Entendo que o movimento evangélico nacional se apequenou. Não consegue vencer a
tentação de lucrar como empresa. Recuso-me a continuar esmurrando as pontas de
facas de uma religião que se molda à Babilônia.
2. Não
consigo admirar a enorme maioria dos formadores de opinião do movimento
evangélico (principalmente os que se valem da mídia). Conheço muitos de fora
dos palcos e dos púlpitos. Sei de histórias horrorosas, presenciei fatos
inenarráveis e testemunhei decisões execráveis. Sei que muitas eleições nas
altas cupulas denominacionais acontecem com casuísmos eleitoreiros imorais.
Estive na eleição para presidente de uma enorme denominação. Vi dois zeladores
do Centro de Convenções aliciados com dinheiro. Os dois receberam crachá e
votaram como pastores. Já ajudei em “cruzadas” evangelísticas cujo objetivo se
restringiu filmar a multidão, exibir nos Estados Unidos e levantar dinheiro. O
fim último era sustentar o evangelista no luxo nababesco. Sou testemunha ocular
de pastores que depois de orar por gente sofrida e miserável debocharam delas,
às gargalhadas. Horrorizei-me com o programa da CNN em que algumas das maiores
lideranças do mundo evangélico americano apoiaram a guerra do Iraque. Naquela
noite revirei na cama sem dormir. Parecia impossível acreditar que homens de
Deus colocam a mão no fogo por uma política beligerante e mentirosa de bombardear
outro país. Como um movimento, que se pretende portador das Boas Novas,
sustenta uma guerra satânica, apoiada pela indústria do petróleo.
3. No
momento em que o sal perde o sabor para nada presta senão para ser jogado fora
e pisado pelos homens. Não desejo me sentir parte de uma igreja que perde
credibilidade por priorizar a mensagem que promete prosperidade. Como conviver
com uma religião que busca especializar-se na mecânica das “preces poderosas”?
O que dizer de homens e mulheres que ensinam a virtude como degrau para o
sucesso? Não suporto conviver em ambientes onde se geram culpa e paranoia como
pretexto de ajudar as pessoas a reconhecerem a necessidade de Deus.
4. Não
consigo identificar-me com o determinismo teológico que impera na maioria das
igrejas evangélicas.
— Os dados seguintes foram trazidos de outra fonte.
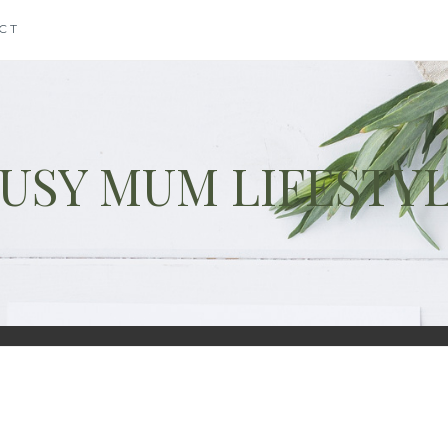
CT
USY MUM LIFESTY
Há um fatalismo disfarçado que enxerga cada mínimo detalhe
da existência como parte da providência. Repenso as categorias teológicas que
me serviam de óculos para a leitura da Bíblia. Entendo que essa mudança de
lente se tornou ameaçadora. Eu, porém, preciso de lateralidade. Quero
dialogar com as ciências sociais.
Preciso variar meus ângulos de percepção. Não gosto de cabrestos. Patrulhamento
e cenho franzido me irritam . Senti na carne a intolerância e como o ódio está
atrelado ao conformismo teológico. Preciso me manter aberto à companhia de
gente que molda a vida, consciente ou inconsciente, pelos valores do Reino de
Deus sem medo de pensar, sonhar, sentir, rir e chorar. Desejo desfrutar
(curtir) uma espiritualidade sem a canga
pesada do legalismo, sem o hermético fundamentalismo, sem os dogmas estreitos
dos saudosistas e sem a estupidez dos que não dialogam sem rotular.
Não, não abandonarei a vocação de pastor. Não
negligenciarei a comunidade onde sirvo. Quero apenas experimentar a liberdade
prometida nos Evangelhos. Posso ainda não saber para onde vou, mas estou certo
dos caminhos por onde não devo seguir.